Larangan Ekspor Batu Bara di Januari Bikin Cadev RI Jeblok?

BI melaporkan penurunan cadangan devisa terjadi akibat pembayaran utang pemerintah, serta berkurangnya penempatan valas perbankan di bank sentral.
"Penurunan posisi cadangan devisa pada Januari 2022 antara lain dipengaruhi oleh kebutuhan pembayaran utang luar negeri pemerintah dan berkurangnya penempatan valas perbankan di Bank Indonesia antara lain sebagai antisipasi kebutuhan likuiditas valas sejalan dengan membaiknya aktivitas perekonomian," sebut keterangan tertulis BI.
Seperti disebutkan BI, aktivitas perekonomian memang terus menunjukkan perbaikan. Saat roda perekonomian berputar lebih cepat, impor tentunya meningkat dan kebutuhan valuta asing (valas) juga bertambah.

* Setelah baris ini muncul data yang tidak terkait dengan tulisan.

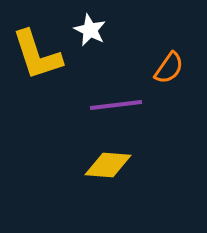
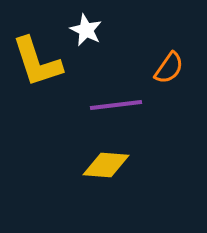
white star: moved 4 px left
yellow L-shape: moved 7 px down
yellow diamond: moved 2 px left
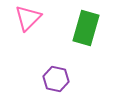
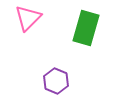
purple hexagon: moved 2 px down; rotated 10 degrees clockwise
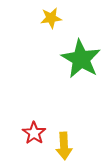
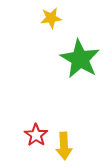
green star: moved 1 px left
red star: moved 2 px right, 2 px down
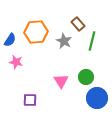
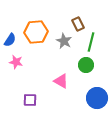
brown rectangle: rotated 16 degrees clockwise
green line: moved 1 px left, 1 px down
green circle: moved 12 px up
pink triangle: rotated 28 degrees counterclockwise
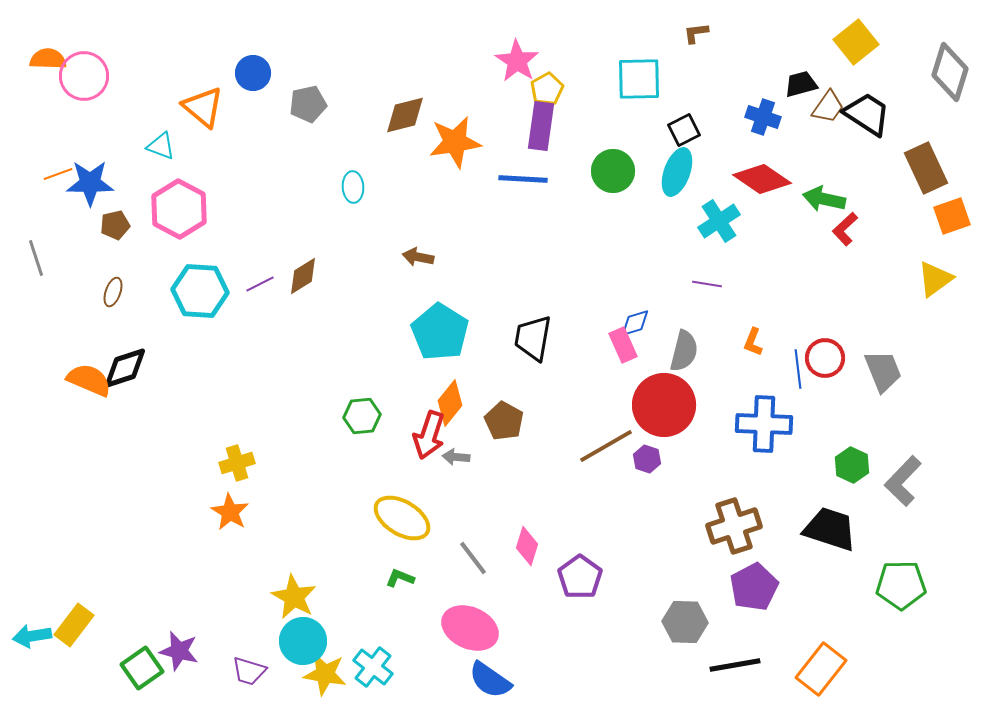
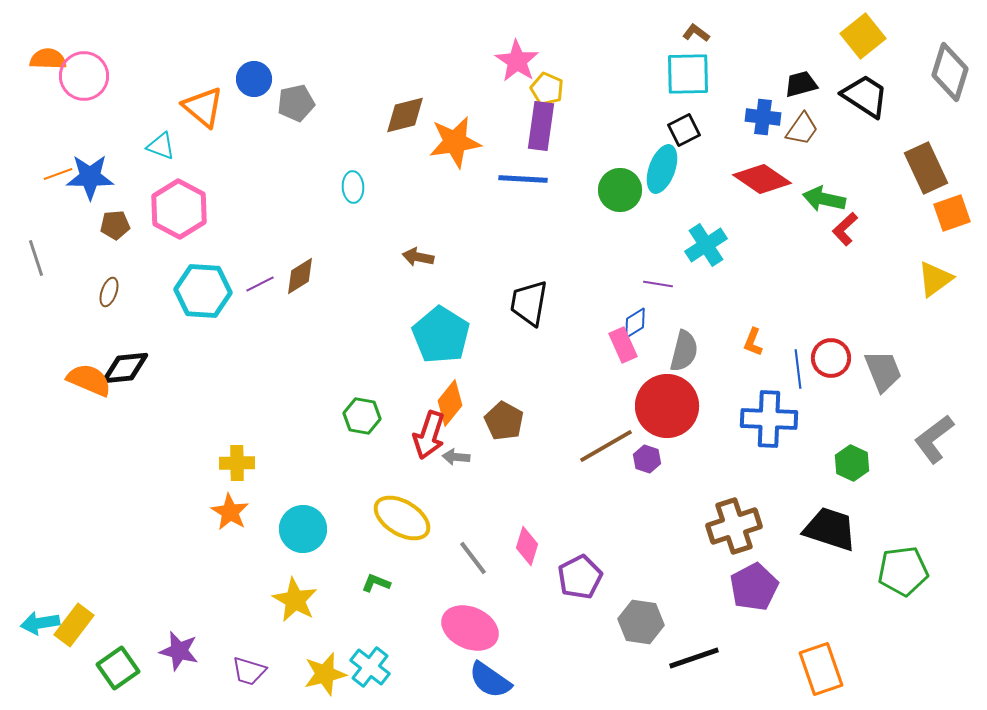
brown L-shape at (696, 33): rotated 44 degrees clockwise
yellow square at (856, 42): moved 7 px right, 6 px up
blue circle at (253, 73): moved 1 px right, 6 px down
cyan square at (639, 79): moved 49 px right, 5 px up
yellow pentagon at (547, 89): rotated 20 degrees counterclockwise
gray pentagon at (308, 104): moved 12 px left, 1 px up
brown trapezoid at (828, 107): moved 26 px left, 22 px down
black trapezoid at (867, 114): moved 2 px left, 18 px up
blue cross at (763, 117): rotated 12 degrees counterclockwise
green circle at (613, 171): moved 7 px right, 19 px down
cyan ellipse at (677, 172): moved 15 px left, 3 px up
blue star at (90, 183): moved 6 px up
orange square at (952, 216): moved 3 px up
cyan cross at (719, 221): moved 13 px left, 24 px down
brown pentagon at (115, 225): rotated 8 degrees clockwise
brown diamond at (303, 276): moved 3 px left
purple line at (707, 284): moved 49 px left
cyan hexagon at (200, 291): moved 3 px right
brown ellipse at (113, 292): moved 4 px left
blue diamond at (635, 323): rotated 16 degrees counterclockwise
cyan pentagon at (440, 332): moved 1 px right, 3 px down
black trapezoid at (533, 338): moved 4 px left, 35 px up
red circle at (825, 358): moved 6 px right
black diamond at (125, 368): rotated 12 degrees clockwise
red circle at (664, 405): moved 3 px right, 1 px down
green hexagon at (362, 416): rotated 15 degrees clockwise
blue cross at (764, 424): moved 5 px right, 5 px up
yellow cross at (237, 463): rotated 16 degrees clockwise
green hexagon at (852, 465): moved 2 px up
gray L-shape at (903, 481): moved 31 px right, 42 px up; rotated 9 degrees clockwise
purple pentagon at (580, 577): rotated 9 degrees clockwise
green L-shape at (400, 578): moved 24 px left, 5 px down
green pentagon at (901, 585): moved 2 px right, 14 px up; rotated 6 degrees counterclockwise
yellow star at (294, 597): moved 1 px right, 3 px down
gray hexagon at (685, 622): moved 44 px left; rotated 6 degrees clockwise
cyan arrow at (32, 636): moved 8 px right, 13 px up
cyan circle at (303, 641): moved 112 px up
black line at (735, 665): moved 41 px left, 7 px up; rotated 9 degrees counterclockwise
cyan cross at (373, 667): moved 3 px left
green square at (142, 668): moved 24 px left
orange rectangle at (821, 669): rotated 57 degrees counterclockwise
yellow star at (325, 674): rotated 24 degrees counterclockwise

Data dari Badan Pusat Statistik (BPS) Senin kemarin, di kuartal IV-2021 perekonomian Indonesia tercatat tumbuh 5,02% year-on-year (yoy), dengan pertumbuhan impor tercatat melesat hingga 29,6% (yoy).
Sebelum Pemberlakuan Pembatasan Kegiatan Masyarakat (PPKM) di di Jakarta, Bogor, Depok, Tangerang, dan Bekasi (Jabodetabek), Bandung Raya, Daerah Istimewa Yogyakarta dan Bali dinaikkan menjadi level 3 di pekan ini, tanda-tanda pertumbuhan ekonomi yang membaik sudah terlihat dari aktivitas manufaktur.
Sektor manufaktur menjadi penyumbang terbesar produk domestik bruto (PDB) berdasarkan lapangan usaha. Di kuartal IV-2021, kontribusinya sebesar 18,8%.
IHS Markit di awal bulan ini melaporkan purchasing managers' index (PMI) manufaktur di bulan Januari sebesar 53,7, lebih tinggi dari bulan sebelumnya 53,5.
PMI manufaktur menggunakan angka 50 sebagai ambang batas. Di bawah 50 berarti kontraksi, di atasnya adalah ekspansi.
Artinya, sektor manufaktur meningkatkan ekspansinya di awal tahun ini, yang tentunya menjadi kabar bagus. Peningkatan ekspansi artinya juga peningkatan impor bahan baku/penolong, yang tentunya akan meningkatkan kebutuhan valas.
Selain faktor yang disebutkan sebelumnya, ada kemungkinan penurunan cadangan devisa juga terjadi akibat intervensi yang dilakukan BI untuk menstabilkan nilai tukar rupiah.
Sepanjang bulan Januari lalu, rupiah tercatat melemah 0,91% ke Rp 14.380/US$. Dengan pelemahan tersebut bisa dikatakan rupiah masih cukup stabil, sebab The Fed saat itu menegaskan akan bertindak agresif dalam menaikkan suku bunga di tahun ini, bahkan juga akan mengurangi nilai neracanya.
Keperluan intervensi tersebut diperkirakan akan menggerus cadangan devisa lagi beberapa bulan ke depan.
"Dalam 1-2 bulan ke depan diperkirakan cadangan devisa akan mengalami penurunan, terutama disebabkan oleh tekanan Dollar AS akibat tapering dari Fed serta tekanan permintaan impor yang berpotensi terus mengalami peningkatan," kata Josua.
Namun, setelah The Fed menaikkan suku bunga, cadangan devisa diperkirakan akan kembali naik.
"Pasca kenaikan suku bunga Fed, diperkirakan tekanan asing akan cenderung lebih terbatas, sehingga cadangan devisa diperkirakan kembali meningkat hingga akhir tahun 2022," tegas Josua.